Partendo dal match per il primato nel girone, si può dire che non ci sia mai stata partita: troppo forte l'Uruguay di Tabarez per essere impensierito da una Russia perlopiù imbottita di riserve (come anche l'Uruguay, d'altronde), in una partita che ha messo in mostra la cortezza della panchina a disposizione del ct Cherchesov. Dopo un avvio di partita equilibrato, la Celeste sblocca il punteggio dopo 10 minuti grazie ad una punizione dal limite di Suarez, il quale è bravo a sorprendere un impreparato Akinfeev sul suo palo. Al 23', dopo aver rischiato di subire il pareggio su un tiro di Cheryshev respinto da Muslera, l'Uruguay raddoppia grazie a Laxalt, bravo a raccogliere la corta respinta della difesa russa sul corner di Torreira e a tirare subito al volo, sorprendendo Akinfeev grazie anche alla deviazione decisiva di Cheryshev. La gara della Russia finirà al 36', quando Smolnikov si vede sventolare davanti agli occhi il secondo cartellino giallo della sua partita che ne decreta l'espulsione e la conseguente squalifica per gli ottavi. L'Uruguay controlla agevolmente il match e, al 90', trova anche il modo di segnare il terzo gol con il Matador Cavani, bravo a ribadire in rete una respinta miracolosa di Akinfeev sul colpo di testa di Godin. Uruguay primo e con maggiori certezze rispetto alle prime due uscite; Russia che ritorna sulla Terra e guarda con preoccupazione agli ottavi.

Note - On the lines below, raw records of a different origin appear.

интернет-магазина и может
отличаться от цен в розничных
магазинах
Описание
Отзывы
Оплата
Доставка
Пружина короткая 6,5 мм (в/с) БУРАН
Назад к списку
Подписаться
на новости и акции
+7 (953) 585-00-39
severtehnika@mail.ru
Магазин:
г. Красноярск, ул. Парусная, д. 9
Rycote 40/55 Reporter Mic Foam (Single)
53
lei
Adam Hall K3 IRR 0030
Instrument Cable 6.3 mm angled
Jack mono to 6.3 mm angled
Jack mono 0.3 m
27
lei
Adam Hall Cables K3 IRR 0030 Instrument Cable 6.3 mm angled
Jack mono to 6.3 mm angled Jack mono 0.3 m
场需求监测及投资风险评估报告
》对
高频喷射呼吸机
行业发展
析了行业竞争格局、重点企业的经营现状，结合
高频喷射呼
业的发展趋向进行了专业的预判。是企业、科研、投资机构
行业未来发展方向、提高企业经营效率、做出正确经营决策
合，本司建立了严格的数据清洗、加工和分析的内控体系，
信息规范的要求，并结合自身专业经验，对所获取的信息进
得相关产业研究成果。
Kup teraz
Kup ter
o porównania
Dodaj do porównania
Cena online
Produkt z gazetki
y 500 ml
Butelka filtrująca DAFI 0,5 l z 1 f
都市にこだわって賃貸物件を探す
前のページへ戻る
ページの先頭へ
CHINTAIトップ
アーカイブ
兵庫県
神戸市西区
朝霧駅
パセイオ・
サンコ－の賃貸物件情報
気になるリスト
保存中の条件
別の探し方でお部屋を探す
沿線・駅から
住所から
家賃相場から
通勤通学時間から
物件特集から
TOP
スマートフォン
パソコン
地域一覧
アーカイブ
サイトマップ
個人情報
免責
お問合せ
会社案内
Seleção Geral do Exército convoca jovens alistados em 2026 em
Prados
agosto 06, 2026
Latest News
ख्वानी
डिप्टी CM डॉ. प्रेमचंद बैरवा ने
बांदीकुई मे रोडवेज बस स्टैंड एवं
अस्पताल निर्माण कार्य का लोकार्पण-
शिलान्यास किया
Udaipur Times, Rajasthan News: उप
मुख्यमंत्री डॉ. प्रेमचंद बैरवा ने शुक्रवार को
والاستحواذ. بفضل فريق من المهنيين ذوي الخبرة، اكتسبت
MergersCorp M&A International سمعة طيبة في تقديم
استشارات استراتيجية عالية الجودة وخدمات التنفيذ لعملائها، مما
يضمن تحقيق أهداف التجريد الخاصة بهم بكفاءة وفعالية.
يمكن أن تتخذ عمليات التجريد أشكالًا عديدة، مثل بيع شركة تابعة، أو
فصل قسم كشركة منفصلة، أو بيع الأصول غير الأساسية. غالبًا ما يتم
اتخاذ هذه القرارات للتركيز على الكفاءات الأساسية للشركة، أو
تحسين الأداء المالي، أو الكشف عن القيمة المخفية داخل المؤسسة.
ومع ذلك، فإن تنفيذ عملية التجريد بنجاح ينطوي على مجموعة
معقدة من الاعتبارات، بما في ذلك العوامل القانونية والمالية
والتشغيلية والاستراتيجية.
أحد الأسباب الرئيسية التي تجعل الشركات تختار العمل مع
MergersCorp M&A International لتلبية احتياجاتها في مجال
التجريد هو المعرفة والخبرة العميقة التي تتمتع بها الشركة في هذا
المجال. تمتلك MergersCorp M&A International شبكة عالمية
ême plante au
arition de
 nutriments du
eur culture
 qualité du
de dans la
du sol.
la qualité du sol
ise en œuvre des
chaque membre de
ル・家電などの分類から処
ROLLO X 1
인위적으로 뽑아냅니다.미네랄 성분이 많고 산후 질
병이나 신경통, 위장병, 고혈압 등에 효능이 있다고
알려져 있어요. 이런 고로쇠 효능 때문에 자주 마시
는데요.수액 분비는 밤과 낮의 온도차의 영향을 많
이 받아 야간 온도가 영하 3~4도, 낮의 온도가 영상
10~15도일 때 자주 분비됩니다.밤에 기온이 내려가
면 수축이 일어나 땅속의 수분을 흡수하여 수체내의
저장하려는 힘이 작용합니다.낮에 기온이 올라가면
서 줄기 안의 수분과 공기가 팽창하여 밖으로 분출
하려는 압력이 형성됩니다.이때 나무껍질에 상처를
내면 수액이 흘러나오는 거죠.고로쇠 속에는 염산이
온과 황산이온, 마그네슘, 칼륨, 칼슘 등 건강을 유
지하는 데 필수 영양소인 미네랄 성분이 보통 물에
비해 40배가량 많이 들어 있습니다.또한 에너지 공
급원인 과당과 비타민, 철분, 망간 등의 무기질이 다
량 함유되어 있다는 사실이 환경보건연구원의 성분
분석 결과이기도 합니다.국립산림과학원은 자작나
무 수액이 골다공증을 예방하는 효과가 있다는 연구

Nel match tra le due eliminate per l'ottenimento della terza piazza, l'Egitto di Cuper si fa sorprendere dalla meno quotata Arabia Saudita, facendosi mettere sotto anche sotto il punto di vista del gioco, oltre che del punteggio. La partita di Salah è stata un mix di luci (come il gol e le varie giocate sopraffine) e ombre (quello scavetto a tu per tu con il portiere sull'1-0 è costato molto caro) e, del mancato cinismo da parte dei nordafricani e del suo giocatore più rappresentativo, ne ha approfittato la squadra di Pizzi, tornando alla vittoria nella fase finale del Mondiale dopo 24 anni. La partita è stata molto combattuta e aperta a qualsiasi tipo di risultato, inoltre, è stata caratterizzata dall'esordio al Mondiale del giocatore più vecchio della storia della competizione, il 45enne El Hadary, portiere dell'Egitto. I Faraoni cominciano benissimo creando occasioni in serie e sbloccando la partita dopo 22 minuti grazie a Salah, bravo a raccogliere il lancio in profondità di Said e a battere Al Mosailem in uscita con un pallonetto sopraffino. Dopo aver mancato il raddoppio prima con Salah e poi due volte con Trezeguet, l'Arabia Saudita ritorna in gara ed ottiene un calcio di rigore al 41' per fallo di mano di Fathi. Al Muwallad va dal dischetto ed El Hadary riesce a salvare intuendo il tiro. Quando sembra che l'inerzia della gara possa cambiare, ecco che arriva un nuovo calcio di rigore per i sauditi nel recupero del primo tempo a causa di una trattenuta di Gabr (abbastanza veniale, a dire la verità) su Al Muwallad. Questa volta a tirare sarà Al Faraj, che non sbaglia per il gol dell'1-1. Nella ripresa, le due squadre cercano di vincere in tutti i modi, sprecando una quantità industriale di palle gol, però, al 94', arriva il gol partita per i sauditi firmato da Al Dawsari, il quale, dopo aver ricevuto il pallone in area da Otayf, non ci pensa due volte a scaricarlo in rete con un diagonale al volo perfetto che non lascia scampo ad El Hadary. 2-1 e gara archiviata. Per l'Arabia Saudita, un addio al torneo con una vittoria storica dopo una lunga astinenza; per l'Egitto, invece, solo una grande delusione.